*** Data in this exercise ***

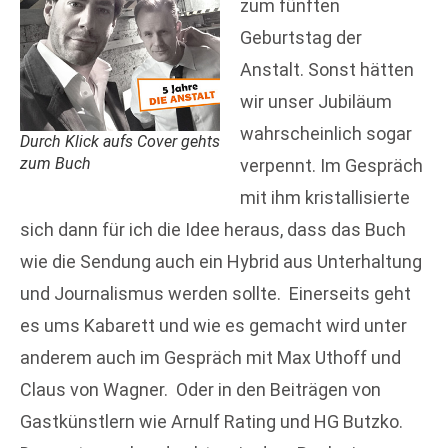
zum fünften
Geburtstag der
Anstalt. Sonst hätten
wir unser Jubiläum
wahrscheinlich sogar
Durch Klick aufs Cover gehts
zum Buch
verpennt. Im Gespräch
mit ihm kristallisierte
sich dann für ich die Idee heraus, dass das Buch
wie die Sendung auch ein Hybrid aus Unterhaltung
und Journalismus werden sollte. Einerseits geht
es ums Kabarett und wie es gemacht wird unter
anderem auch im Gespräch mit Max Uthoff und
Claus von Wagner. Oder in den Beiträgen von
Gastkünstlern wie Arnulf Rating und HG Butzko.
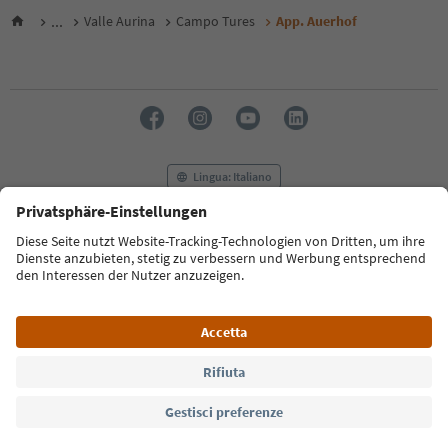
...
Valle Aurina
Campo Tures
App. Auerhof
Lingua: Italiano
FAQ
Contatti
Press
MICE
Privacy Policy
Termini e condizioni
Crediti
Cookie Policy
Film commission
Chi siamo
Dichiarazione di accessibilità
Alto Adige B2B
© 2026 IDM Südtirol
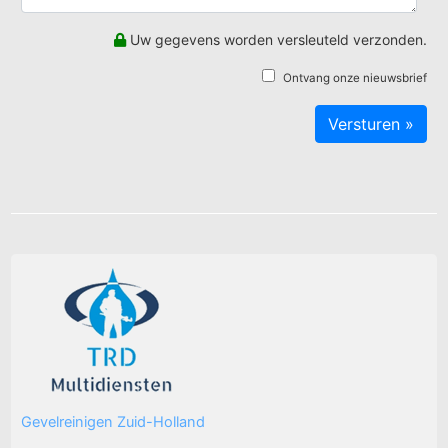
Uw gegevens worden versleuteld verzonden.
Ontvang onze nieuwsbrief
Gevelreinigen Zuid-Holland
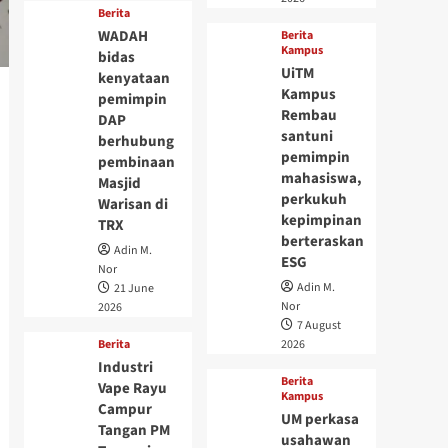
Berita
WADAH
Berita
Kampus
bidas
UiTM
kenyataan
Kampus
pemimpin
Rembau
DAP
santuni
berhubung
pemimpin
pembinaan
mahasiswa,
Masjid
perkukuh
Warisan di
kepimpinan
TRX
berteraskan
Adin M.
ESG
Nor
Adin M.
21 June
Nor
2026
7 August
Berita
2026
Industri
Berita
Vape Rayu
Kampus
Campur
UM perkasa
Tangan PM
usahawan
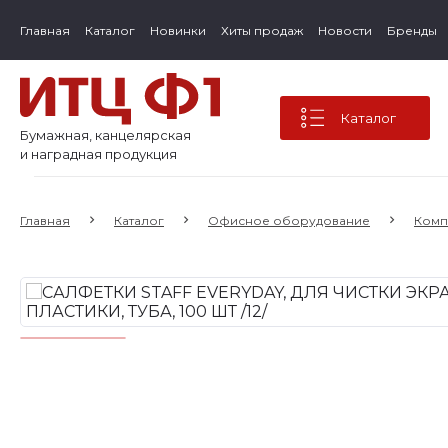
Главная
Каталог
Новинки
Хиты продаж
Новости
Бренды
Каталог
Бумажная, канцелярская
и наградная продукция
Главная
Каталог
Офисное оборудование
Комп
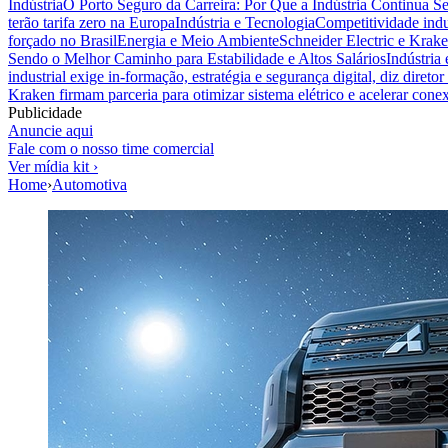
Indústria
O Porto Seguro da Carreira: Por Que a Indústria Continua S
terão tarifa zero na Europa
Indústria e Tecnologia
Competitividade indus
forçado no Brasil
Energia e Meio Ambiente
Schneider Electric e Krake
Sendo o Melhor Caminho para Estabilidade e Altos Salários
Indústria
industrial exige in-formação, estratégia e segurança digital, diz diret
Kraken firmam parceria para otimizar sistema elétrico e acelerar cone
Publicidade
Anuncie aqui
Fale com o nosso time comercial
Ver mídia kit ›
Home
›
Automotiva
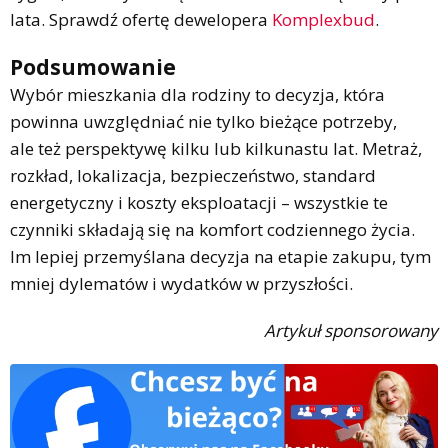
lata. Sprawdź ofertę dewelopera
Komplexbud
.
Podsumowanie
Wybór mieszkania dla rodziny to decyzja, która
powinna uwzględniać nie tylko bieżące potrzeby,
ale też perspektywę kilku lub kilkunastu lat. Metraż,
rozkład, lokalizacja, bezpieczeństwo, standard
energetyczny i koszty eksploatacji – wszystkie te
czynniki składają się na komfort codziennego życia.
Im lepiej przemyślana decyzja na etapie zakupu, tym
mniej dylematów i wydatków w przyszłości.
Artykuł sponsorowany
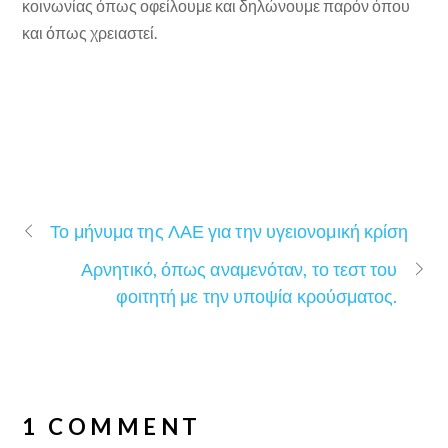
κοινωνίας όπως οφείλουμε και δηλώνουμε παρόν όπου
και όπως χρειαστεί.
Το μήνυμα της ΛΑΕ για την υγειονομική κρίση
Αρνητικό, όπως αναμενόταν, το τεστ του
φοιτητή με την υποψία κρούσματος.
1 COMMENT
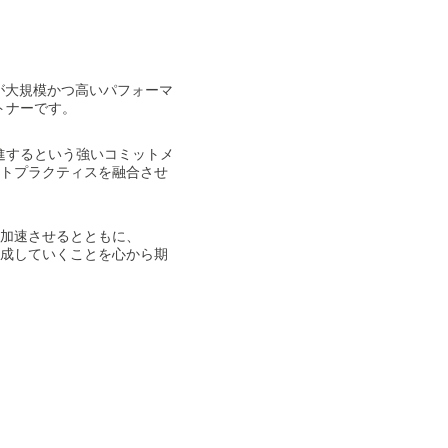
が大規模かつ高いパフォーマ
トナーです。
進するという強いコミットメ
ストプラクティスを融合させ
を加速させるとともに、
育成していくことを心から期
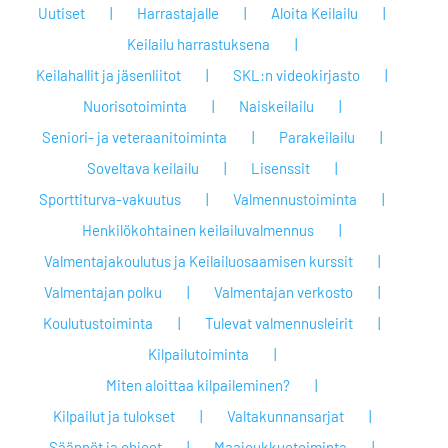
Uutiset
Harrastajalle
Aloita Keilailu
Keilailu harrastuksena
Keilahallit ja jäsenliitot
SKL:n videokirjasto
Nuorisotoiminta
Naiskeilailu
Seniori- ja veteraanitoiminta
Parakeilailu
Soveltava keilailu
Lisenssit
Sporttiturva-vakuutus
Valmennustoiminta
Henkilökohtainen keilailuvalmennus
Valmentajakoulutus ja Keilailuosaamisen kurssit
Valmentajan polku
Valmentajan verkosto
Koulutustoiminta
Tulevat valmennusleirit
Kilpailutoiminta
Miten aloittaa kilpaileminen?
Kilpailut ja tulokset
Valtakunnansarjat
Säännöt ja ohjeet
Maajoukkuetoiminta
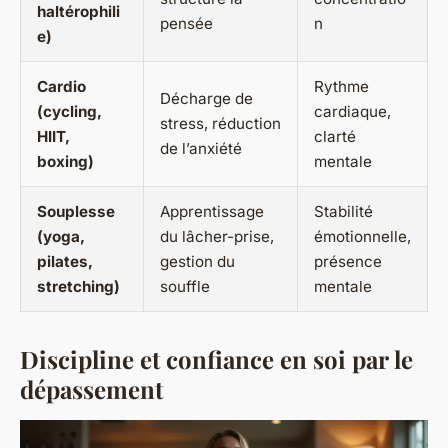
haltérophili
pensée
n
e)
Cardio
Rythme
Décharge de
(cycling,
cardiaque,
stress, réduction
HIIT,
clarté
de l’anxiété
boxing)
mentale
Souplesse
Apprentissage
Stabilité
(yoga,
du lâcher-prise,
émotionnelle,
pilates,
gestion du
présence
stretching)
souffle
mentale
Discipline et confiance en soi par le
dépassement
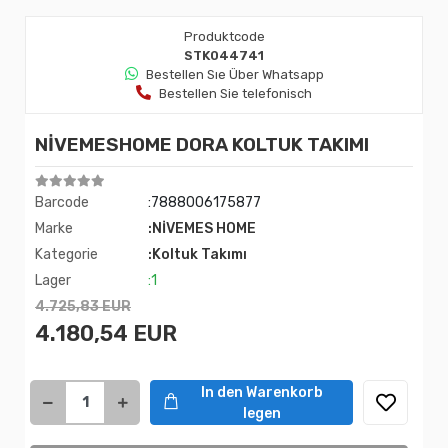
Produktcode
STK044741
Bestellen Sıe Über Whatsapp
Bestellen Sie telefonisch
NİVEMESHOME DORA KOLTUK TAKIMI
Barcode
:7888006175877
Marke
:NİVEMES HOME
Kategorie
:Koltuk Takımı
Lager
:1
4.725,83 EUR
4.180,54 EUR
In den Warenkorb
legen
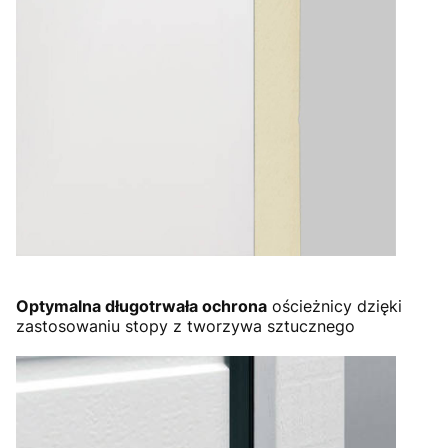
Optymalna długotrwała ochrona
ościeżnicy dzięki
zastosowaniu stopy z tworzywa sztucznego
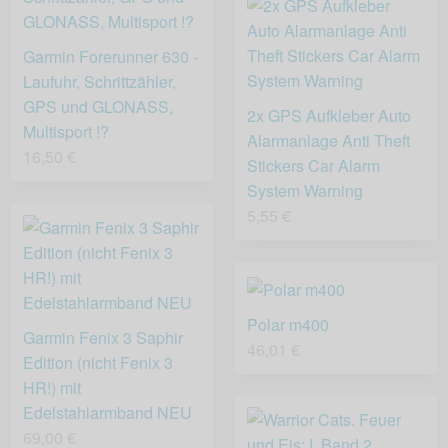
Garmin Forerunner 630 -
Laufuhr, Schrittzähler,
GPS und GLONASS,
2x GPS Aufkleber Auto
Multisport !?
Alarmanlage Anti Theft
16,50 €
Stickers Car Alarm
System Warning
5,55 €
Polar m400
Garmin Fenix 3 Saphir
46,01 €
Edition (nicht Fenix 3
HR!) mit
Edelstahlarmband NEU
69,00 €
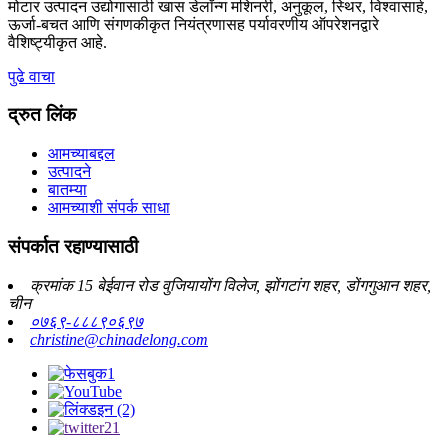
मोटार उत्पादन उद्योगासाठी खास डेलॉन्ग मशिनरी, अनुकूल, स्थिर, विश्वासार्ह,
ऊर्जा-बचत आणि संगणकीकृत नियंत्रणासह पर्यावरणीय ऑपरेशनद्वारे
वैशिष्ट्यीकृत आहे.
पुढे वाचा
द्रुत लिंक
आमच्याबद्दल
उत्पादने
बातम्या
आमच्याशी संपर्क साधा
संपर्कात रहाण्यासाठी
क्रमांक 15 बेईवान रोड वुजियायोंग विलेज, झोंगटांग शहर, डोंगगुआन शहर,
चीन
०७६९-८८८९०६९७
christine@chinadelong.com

*** End of Data in this exercise ***

- Exercise prompt: Copy out each line of the entries that holds "Fenix".

- Output for this exercise:
Garmin Fenix 3 Saphir
Edition (nicht Fenix 3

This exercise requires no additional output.